───── Input data ─────

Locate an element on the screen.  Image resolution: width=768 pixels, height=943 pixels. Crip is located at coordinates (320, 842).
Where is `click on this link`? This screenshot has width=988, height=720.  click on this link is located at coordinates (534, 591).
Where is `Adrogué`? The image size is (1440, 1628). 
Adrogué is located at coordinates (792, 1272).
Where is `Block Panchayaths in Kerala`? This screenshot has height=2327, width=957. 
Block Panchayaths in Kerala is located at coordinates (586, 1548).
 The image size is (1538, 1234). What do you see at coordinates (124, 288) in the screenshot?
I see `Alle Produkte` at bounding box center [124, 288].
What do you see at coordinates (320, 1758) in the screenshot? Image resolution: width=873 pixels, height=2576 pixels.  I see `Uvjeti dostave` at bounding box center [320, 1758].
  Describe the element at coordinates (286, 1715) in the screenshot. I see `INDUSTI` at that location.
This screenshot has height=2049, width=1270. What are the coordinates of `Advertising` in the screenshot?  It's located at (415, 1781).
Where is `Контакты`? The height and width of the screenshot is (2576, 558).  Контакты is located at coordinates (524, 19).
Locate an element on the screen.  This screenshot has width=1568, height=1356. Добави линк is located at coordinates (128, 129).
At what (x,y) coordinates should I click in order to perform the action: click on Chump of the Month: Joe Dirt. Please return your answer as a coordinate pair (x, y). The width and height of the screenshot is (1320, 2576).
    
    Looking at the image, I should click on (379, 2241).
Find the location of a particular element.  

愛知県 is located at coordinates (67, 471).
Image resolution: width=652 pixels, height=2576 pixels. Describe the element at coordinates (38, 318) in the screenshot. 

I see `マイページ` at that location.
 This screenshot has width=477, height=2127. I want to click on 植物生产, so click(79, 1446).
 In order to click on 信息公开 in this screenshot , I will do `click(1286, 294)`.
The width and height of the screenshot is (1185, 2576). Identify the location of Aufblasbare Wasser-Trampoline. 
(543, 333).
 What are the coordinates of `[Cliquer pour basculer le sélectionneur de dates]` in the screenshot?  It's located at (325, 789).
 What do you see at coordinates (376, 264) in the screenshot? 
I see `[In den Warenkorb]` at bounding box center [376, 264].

─────

# Your goal:
Reproduce the entries above in full, exactly as they read.

# Result of this task:
Locate an element on the screen.  Image resolution: width=768 pixels, height=943 pixels. Crip is located at coordinates (320, 842).
Where is `click on this link`? This screenshot has width=988, height=720.  click on this link is located at coordinates (534, 591).
Where is `Adrogué`? The image size is (1440, 1628). 
Adrogué is located at coordinates (792, 1272).
Where is `Block Panchayaths in Kerala`? This screenshot has height=2327, width=957. 
Block Panchayaths in Kerala is located at coordinates (586, 1548).
 The image size is (1538, 1234). What do you see at coordinates (124, 288) in the screenshot?
I see `Alle Produkte` at bounding box center [124, 288].
What do you see at coordinates (320, 1758) in the screenshot? Image resolution: width=873 pixels, height=2576 pixels.  I see `Uvjeti dostave` at bounding box center [320, 1758].
  Describe the element at coordinates (286, 1715) in the screenshot. I see `INDUSTI` at that location.
This screenshot has height=2049, width=1270. What are the coordinates of `Advertising` in the screenshot?  It's located at (415, 1781).
Where is `Контакты`? The height and width of the screenshot is (2576, 558).  Контакты is located at coordinates (524, 19).
Locate an element on the screen.  This screenshot has width=1568, height=1356. Добави линк is located at coordinates (128, 129).
At what (x,y) coordinates should I click in order to perform the action: click on Chump of the Month: Joe Dirt. Please return your answer as a coordinate pair (x, y). The width and height of the screenshot is (1320, 2576).
    
    Looking at the image, I should click on (379, 2241).
Find the location of a particular element.  

愛知県 is located at coordinates (67, 471).
Image resolution: width=652 pixels, height=2576 pixels. Describe the element at coordinates (38, 318) in the screenshot. 

I see `マイページ` at that location.
 This screenshot has width=477, height=2127. I want to click on 植物生产, so click(79, 1446).
 In order to click on 信息公开 in this screenshot , I will do `click(1286, 294)`.
The width and height of the screenshot is (1185, 2576). Identify the location of Aufblasbare Wasser-Trampoline. 
(543, 333).
 What are the coordinates of `[Cliquer pour basculer le sélectionneur de dates]` in the screenshot?  It's located at (325, 789).
 What do you see at coordinates (376, 264) in the screenshot? 
I see `[In den Warenkorb]` at bounding box center [376, 264].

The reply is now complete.